# [Entries supplied]
--- START ---

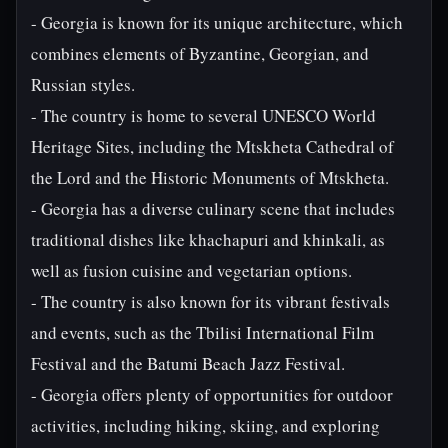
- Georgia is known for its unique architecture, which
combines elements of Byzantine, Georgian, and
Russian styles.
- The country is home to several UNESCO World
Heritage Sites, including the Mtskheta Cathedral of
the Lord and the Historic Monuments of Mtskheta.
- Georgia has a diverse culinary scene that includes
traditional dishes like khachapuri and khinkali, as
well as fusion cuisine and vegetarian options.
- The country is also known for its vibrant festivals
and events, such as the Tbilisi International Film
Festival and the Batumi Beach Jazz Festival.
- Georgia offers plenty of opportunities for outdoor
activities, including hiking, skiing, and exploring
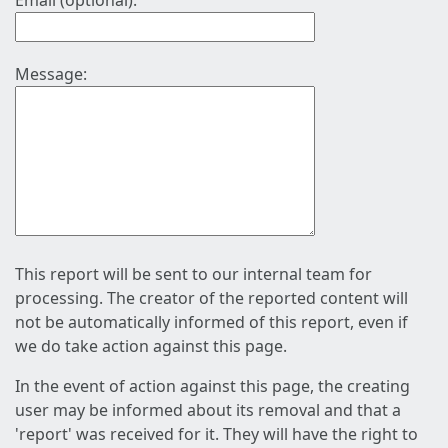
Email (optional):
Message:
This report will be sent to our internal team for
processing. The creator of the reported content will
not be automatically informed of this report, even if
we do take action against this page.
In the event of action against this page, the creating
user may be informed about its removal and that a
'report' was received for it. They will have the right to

--- END ---
--- START ---

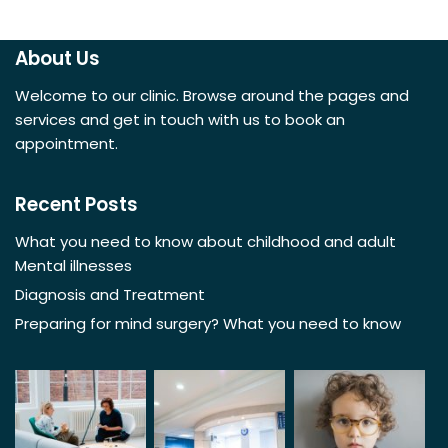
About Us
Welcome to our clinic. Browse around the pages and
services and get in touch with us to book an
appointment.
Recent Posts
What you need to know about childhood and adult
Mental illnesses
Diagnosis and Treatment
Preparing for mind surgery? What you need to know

--- END ---
--- START ---

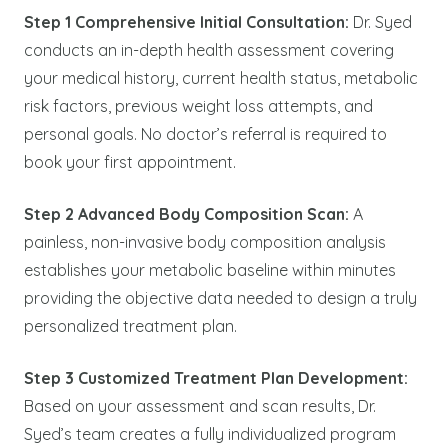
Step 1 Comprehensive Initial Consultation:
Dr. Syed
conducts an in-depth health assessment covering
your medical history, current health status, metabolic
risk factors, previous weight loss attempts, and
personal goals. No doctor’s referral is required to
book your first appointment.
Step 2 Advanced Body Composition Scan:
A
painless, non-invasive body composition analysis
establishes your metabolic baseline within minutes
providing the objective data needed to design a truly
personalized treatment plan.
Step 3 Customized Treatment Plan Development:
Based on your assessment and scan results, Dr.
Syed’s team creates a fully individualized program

--- END ---

# [Task details]
Say how many lines of the listing above contain "What", giving nothing but the number.

# [Task answer]
2